Play-by-mail Western role-playing game

Westworld is a hand-moderated, western role-playing play-by-mail (PBM) game. Designed by George Cameron and Jack Harriman and launched in 1993, it was moderated from prison. A reviewer compared it to the PBM game Stand and Deliver. Gameplay was simple with a variety of orders possible. Players could choose various character types such as Gunslinger, Bandito, and Indian, and interact with non-player characters within the game. Westworld received some generally positive reviews from gaming magazines in the mid-1990s.

==History and development==
Westworld was a western, role-playing PBM game that became available for play in 1993. George Cameron and Jack Harriman were the designers. The game was hand-moderated from the William E. Donaldson Correctional Facility. This required payment to the publishing company and correspondence with the gamemaster separately. Reviewer Patrick M. Rodgers compared the game to the PBM game Stand and Deliver, which both game designers played. As of 1994, the publisher stated that there were more than fifty players and one hundred non-player characters in the game.

==Gameplay==
Gameplay was uncomplicated, and reviewer John C. Muir noted that it was "a beer-and-pretzels game that doesn't get involved in math or coded input sheets". Players could choose from various character types including Gunslinger, Bandito, and Indian.

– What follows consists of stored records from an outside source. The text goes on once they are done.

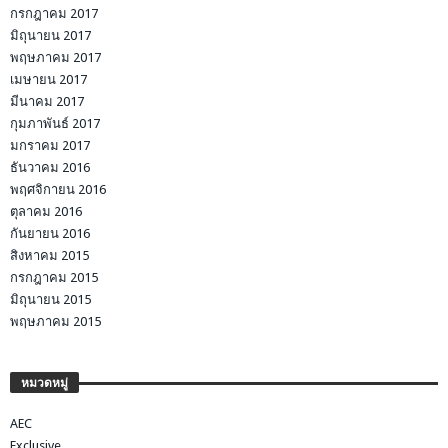
กรกฎาคม 2017
มิถุนายน 2017
พฤษภาคม 2017
เมษายน 2017
มีนาคม 2017
กุมภาพันธ์ 2017
มกราคม 2017
ธันวาคม 2016
พฤศจิกายน 2016
ตุลาคม 2016
กันยายน 2016
สิงหาคม 2015
กรกฎาคม 2015
มิถุนายน 2015
พฤษภาคม 2015
หมวดหมู่
AEC
Exclusive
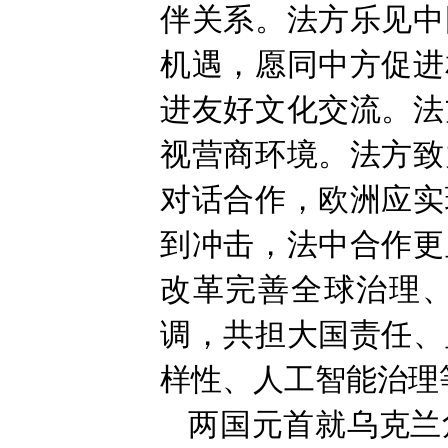
伴关系。法方乐见中
机遇，愿同中方促进
进友好文化交流。法
视营商环境。法方致
对话合作，欧洲应实
到冲击，法中合作更
改革完善全球治理
调，共担大国责任、
样性、人工智能治理
两国元首就乌克兰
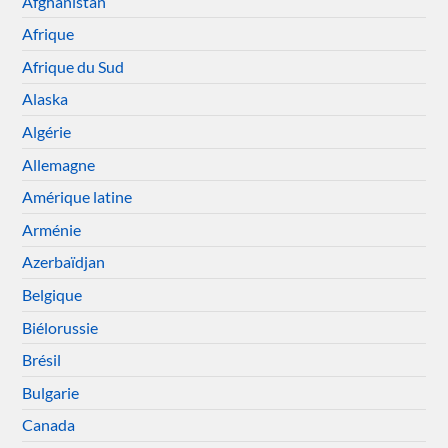
Afghanistan
Afrique
Afrique du Sud
Alaska
Algérie
Allemagne
Amérique latine
Arménie
Azerbaïdjan
Belgique
Biélorussie
Brésil
Bulgarie
Canada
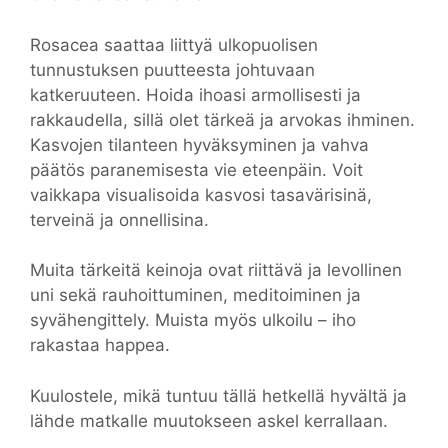
Rosacea saattaa liittyä ulkopuolisen
tunnustuksen puutteesta johtuvaan
katkeruuteen. Hoida ihoasi armollisesti ja
rakkaudella, sillä olet tärkeä ja arvokas ihminen.
Kasvojen tilanteen hyväksyminen ja vahva
päätös paranemisesta vie eteenpäin. Voit
vaikkapa visualisoida kasvosi tasavärisinä,
terveinä ja onnellisina.
Muita tärkeitä keinoja ovat riittävä ja levollinen
uni sekä rauhoittuminen, meditoiminen ja
syvähengittely. Muista myös ulkoilu – iho
rakastaa happea.
Kuulostele, mikä tuntuu tällä hetkellä hyvältä ja
lähde matkalle muutokseen askel kerrallaan.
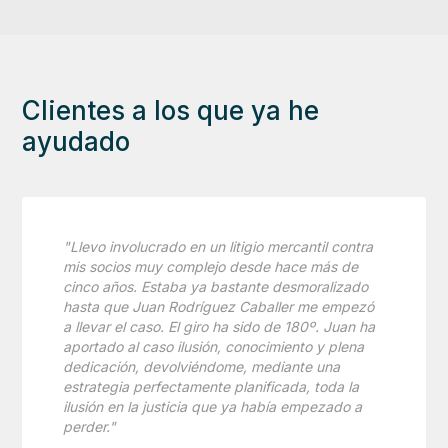
Clientes a los que ya he
ayudado
"Llevo involucrado en un litigio mercantil contra
mis socios muy complejo desde hace más de
cinco años. Estaba ya bastante desmoralizado
hasta que Juan Rodríguez Caballer me empezó
a llevar el caso. El giro ha sido de 180º. Juan ha
aportado al caso ilusión, conocimiento y plena
dedicación, devolviéndome, mediante una
estrategia perfectamente planificada, toda la
ilusión en la justicia que ya había empezado a
perder."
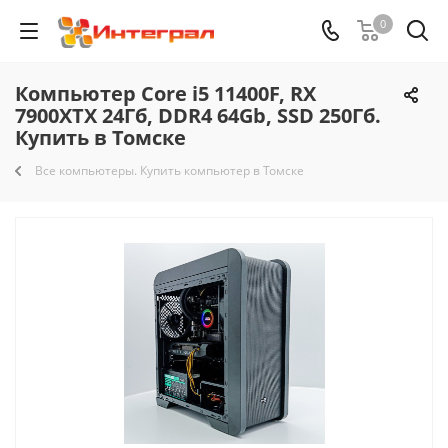
0
Компьютер Core i5 11400F, RX
7900XTX 24Гб, DDR4 64Gb, SSD 250Гб.
Купить в Томске
Все компьютеры. Купить компьютер в Томске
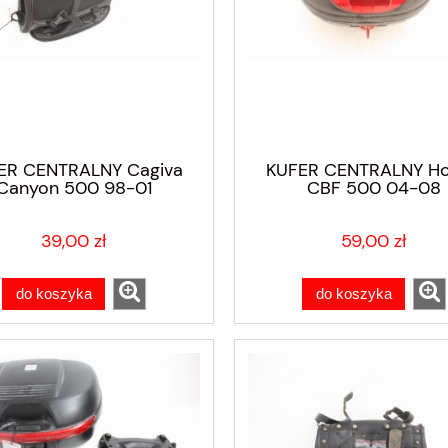
ER CENTRALNY Cagiva
KUFER CENTRALNY H
Canyon 500 98-01
CBF 500 04-08
39,00 zł
59,00 zł
do koszyka
do koszyka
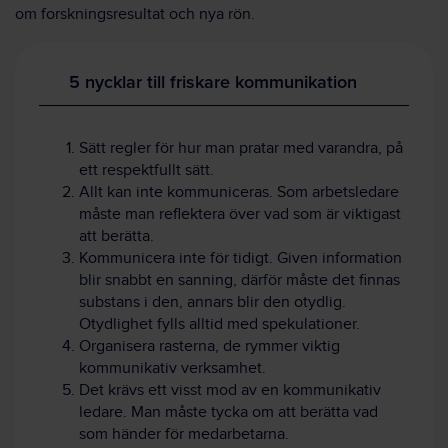
om forskningsresultat och nya rön.
5 nycklar till friskare kommunikation
Sätt regler för hur man pratar med varandra, på
ett respektfullt sätt.
Allt kan inte kommuniceras. Som arbetsledare
måste man reflektera över vad som är viktigast
att berätta.
Kommunicera inte för tidigt. Given information
blir snabbt en sanning, därför måste det finnas
substans i den, annars blir den otydlig.
Otydlighet fylls alltid med spekulationer.
Organisera rasterna, de rymmer viktig
kommunikativ verksamhet.
Det krävs ett visst mod av en kommunikativ
ledare. Man måste tycka om att berätta vad
som händer för medarbetarna.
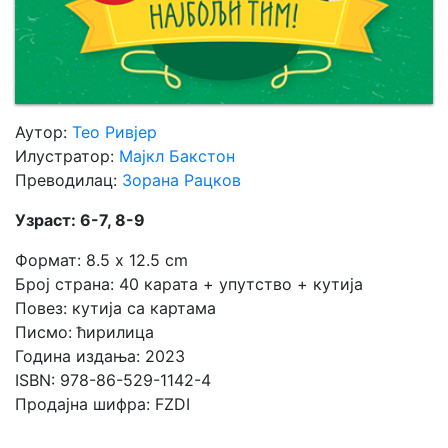
Аутор:
Тео Ривјер
Илустратор:
Мајкл Бакстон
Преводилац:
Зорана Рацков
Узраст: 6-7, 8-9
Формат: 8.5 x 12.5 cm
Број страна: 40 карата + упутство + кутија
Повез: кутија са картама
Писмо: ћирилица
Година издања: 2023
ISBN: 978-86-529-1142-4
Продајна шифра: FZDI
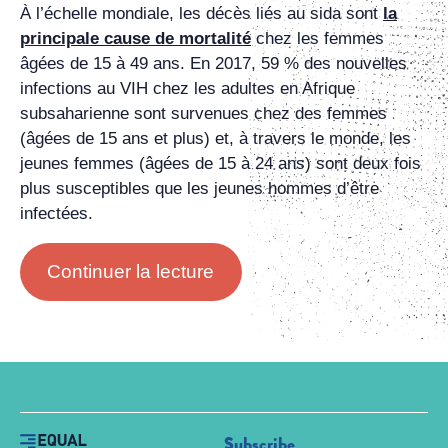
À l’échelle mondiale, les décès liés au sida sont
la
principale cause de mortalité
chez les femmes
âgées de 15 à 49 ans. En 2017, 59 % des nouvelles
infections au VIH chez les adultes en Afrique
subsaharienne sont survenues chez des femmes
(âgées de 15 ans et plus) et, à travers le monde, les
jeunes femmes (âgées de 15 à 24 ans) sont deux fois
plus susceptibles que les jeunes hommes d’être
infectées.
Continuer la lecture
Subscribe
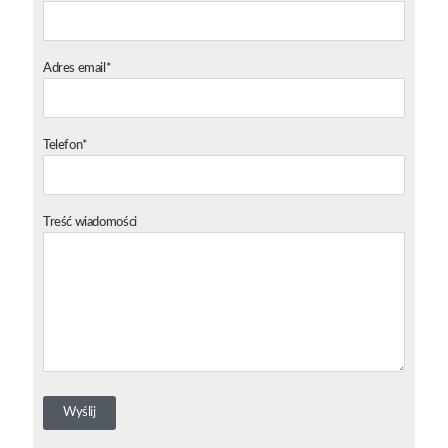
Adres email*
Telefon*
Treść wiadomości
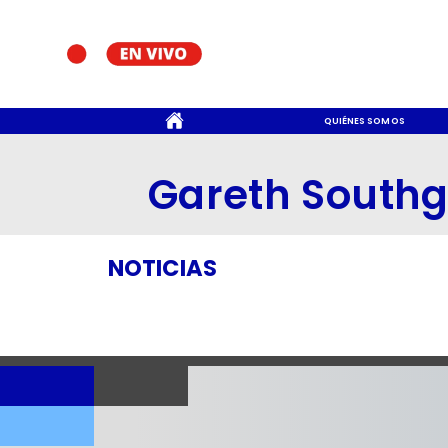
CONTACTO
QUIÉNES SOMOS
Gareth Southg
NOTICIAS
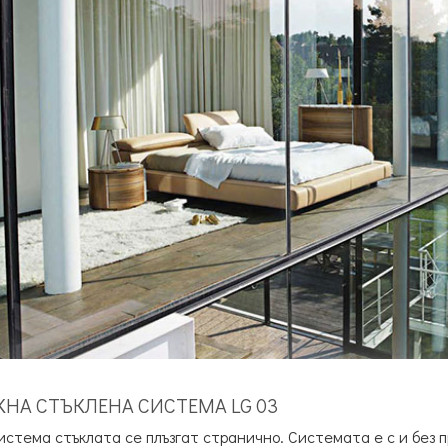
НА СТЪКЛЕНА СИСТЕМА LG 03
истема стъклата се плъзгат странично. Системата е с и без п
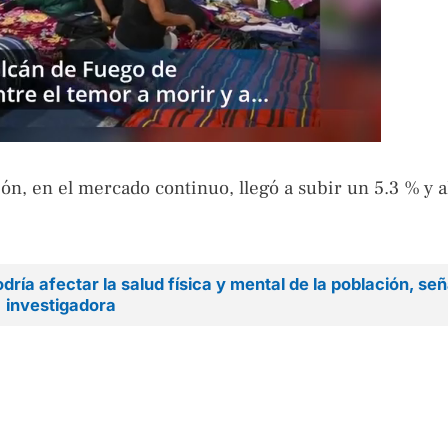
ón, en el mercado continuo, llegó a subir un 5.3 % y 
podría afectar la salud física y mental de la población, se
investigadora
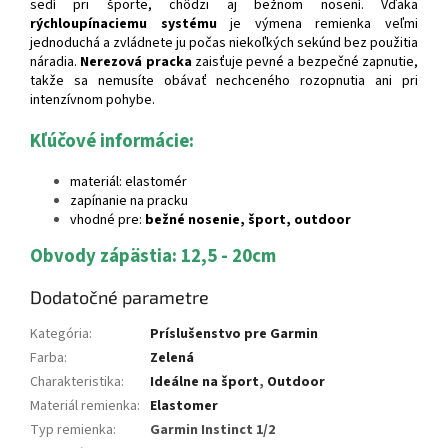
sedí pri športe, chôdzi aj bežnom nosení. Vďaka
rýchloupínaciemu systému
je výmena remienka veľmi
jednoduchá a zvládnete ju počas niekoľkých sekúnd bez použitia
náradia.
Nerezová pracka
zaisťuje pevné a bezpečné zapnutie,
takže sa nemusíte obávať nechceného rozopnutia ani pri
intenzívnom pohybe.
Kľúčové informácie:
materiál: elastomér
zapínanie na pracku
vhodné pre:
bežné nosenie, šport, outdoor
Obvody zápästia: 12,5 - 20cm
Dodatočné parametre
Kategória
:
Príslušenstvo pre Garmin
Farba
:
Zelená
Charakteristika
:
Ideálne na šport
,
Outdoor
Materiál remienka
:
Elastomer
Typ remienka
:
Garmin Instinct 1/2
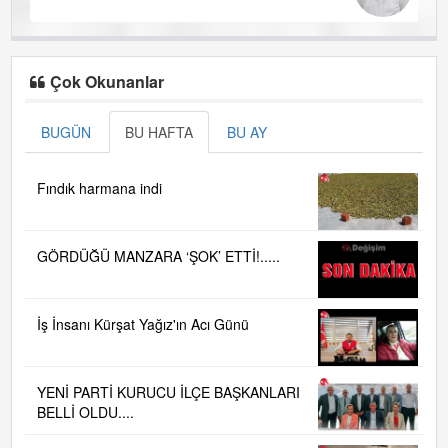
Çok Okunanlar
BUGÜN
BU HAFTA
BU AY
Fındık harmana indi
GÖRDÜĞÜ MANZARA ‘ŞOK’ ETTİ!.....
İş İnsanı Kürşat Yağız'ın Acı Günü
YENİ PARTİ KURUCU İLÇE BAŞKANLARI
BELLİ OLDU....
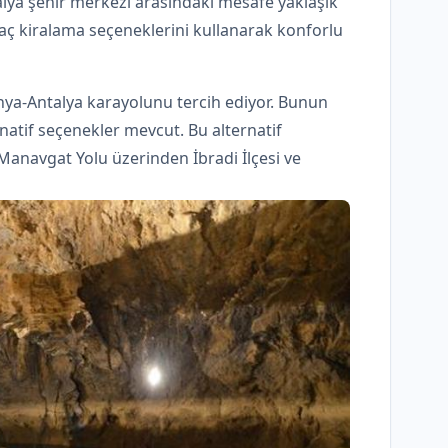
ntalya şehir merkezi arasındaki mesafe yaklaşık
raç kiralama seçeneklerini kullanarak konforlu
nya-Antalya karayolunu tercih ediyor. Bunun
natif seçenekler mevcut. Bu alternatif
Manavgat Yolu üzerinden İbradi İlçesi ve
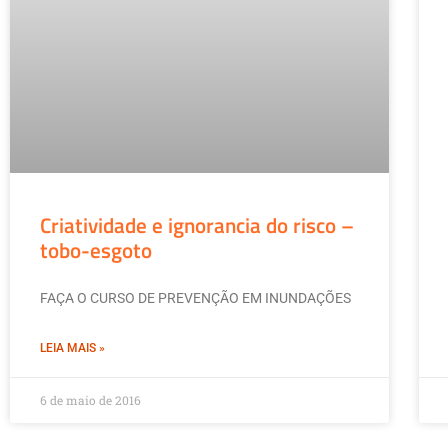
Criatividade e ignorancia do risco –
tobo-esgoto
FAÇA O CURSO DE PREVENÇÃO EM INUNDAÇÕES
LEIA MAIS »
6 de maio de 2016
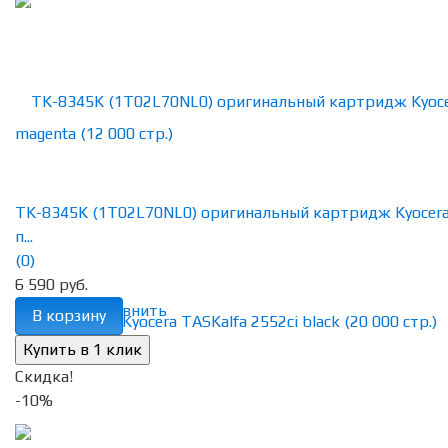
TK-8345K (1T02L70NL0) оригинальный картридж Kyocera
п...
(0)
6 590 руб.
избранное
сравнить
В корзину
Скидка!
-10%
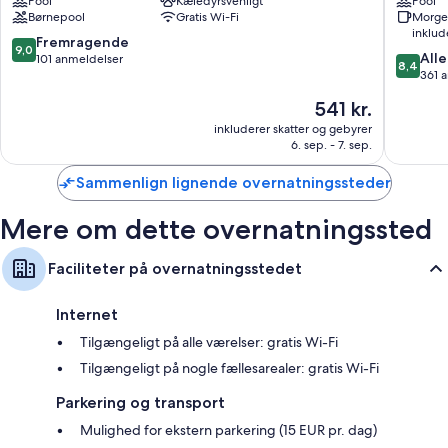
Pool
Kæledyrsvenligt
Pool
Cattolic
Børnepool
Gratis Wi-Fi
Morge
inklud
9.0
Fremragende
9,0
8.4
Alle
ud
101 anmeldelser
8,4
ud
361 
af
af
10,
Prisen
541 kr.
10,
Fremragende,
er
Alletider
inkluderer skatter og gebyrer
101
541 kr.
6. sep. - 7. sep.
361
anmeldelser
anmelde
Sammenlign lignende overnatningssteder
Mere om dette overnatningssted
Faciliteter på overnatningsstedet
Internet
Tilgængeligt på alle værelser: gratis Wi-Fi
Tilgængeligt på nogle fællesarealer: gratis Wi-Fi
Parkering og transport
Mulighed for ekstern parkering (15 EUR pr. dag)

The approximately 75 general orders available provided great leeway. These allowed players to "join an alliance, catch stray wild horses, catch a train … pan for gold, blow up a building, shoot at targets, start a stampede, see a teacher, or … work in town". 13 "Certain Orders" were available for an extra charge, such as "'Fist Fight,' 'High Noon,' 'Start/Run a Cattle Ranch,'" and adult options such as "Visit Cathouse." (Note: Age verification was required for adult options.) Additional order types were Very Special Orders which related to character type and Einstein Orders for player personality. Non-player characters were available to interact with, as well as other players.

==Reception==
In the May–June 1996 issue of Paper Mayhem, Trey Stone noted that the game would not appeal to players favoring diplomacy but stated that "I fully recommend this game without reservation, if you like adventure games, interesting settings, lots of things to explore and do, and gunfights, barroom brawls, card games, etc." In the January–February 1994 issue of Shadis, Patrick M. Rodgers stated that those liking westerns and roleplaying may be interested in the game. In the September–October 1994 issue of Paper Mayhem, John C. Muir, who also participated in the Westworld playtest, stated that he enjoyed the game and it provided value for the money while noting that "service has been good, and the gamemaster's printing is very readable".